PROBLEM - Output the data in full. Keep every word exact and exclude the pictures.

[Opening SOURCE DATA section]

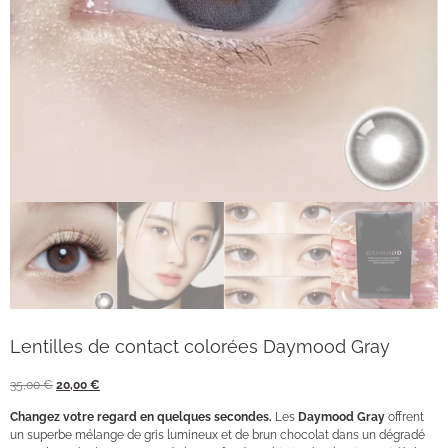
Lentilles de contact colorées Daymood Gray
35,00
€
20,00
€
Changez votre regard en quelques secondes.
Les
Daymood Gray
offrent
un superbe mélange de gris lumineux et de brun chocolat dans un dégradé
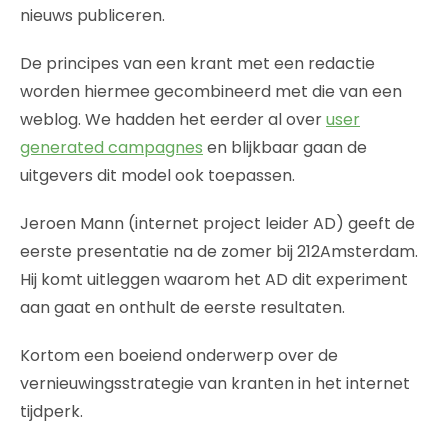
nieuws publiceren.
De principes van een krant met een redactie
worden hiermee gecombineerd met die van een
weblog. We hadden het eerder al over
user
generated campagnes
en blijkbaar gaan de
uitgevers dit model ook toepassen.
Jeroen Mann (internet project leider AD) geeft de
eerste presentatie na de zomer bij 212Amsterdam.
Hij komt uitleggen waarom het AD dit experiment
aan gaat en onthult de eerste resultaten.
Kortom een boeiend onderwerp over de
vernieuwingsstrategie van kranten in het internet
tijdperk.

[Closing SOURCE DATA section]

RESULT -
Lentilles de contact colorées Daymood Gray
35,00
€
20,00
€
Changez votre regard en quelques secondes.
Les
Daymood Gray
offrent
un superbe mélange de gris lumineux et de brun chocolat dans un dégradé
nieuws publiceren.
De principes van een krant met een redactie
worden hiermee gecombineerd met die van een
weblog. We hadden het eerder al over
user
generated campagnes
en blijkbaar gaan de
uitgevers dit model ook toepassen.
Jeroen Mann (internet project leider AD) geeft de
eerste presentatie na de zomer bij 212Amsterdam.
Hij komt uitleggen waarom het AD dit experiment
aan gaat en onthult de eerste resultaten.
Kortom een boeiend onderwerp over de
vernieuwingsstrategie van kranten in het internet
tijdperk.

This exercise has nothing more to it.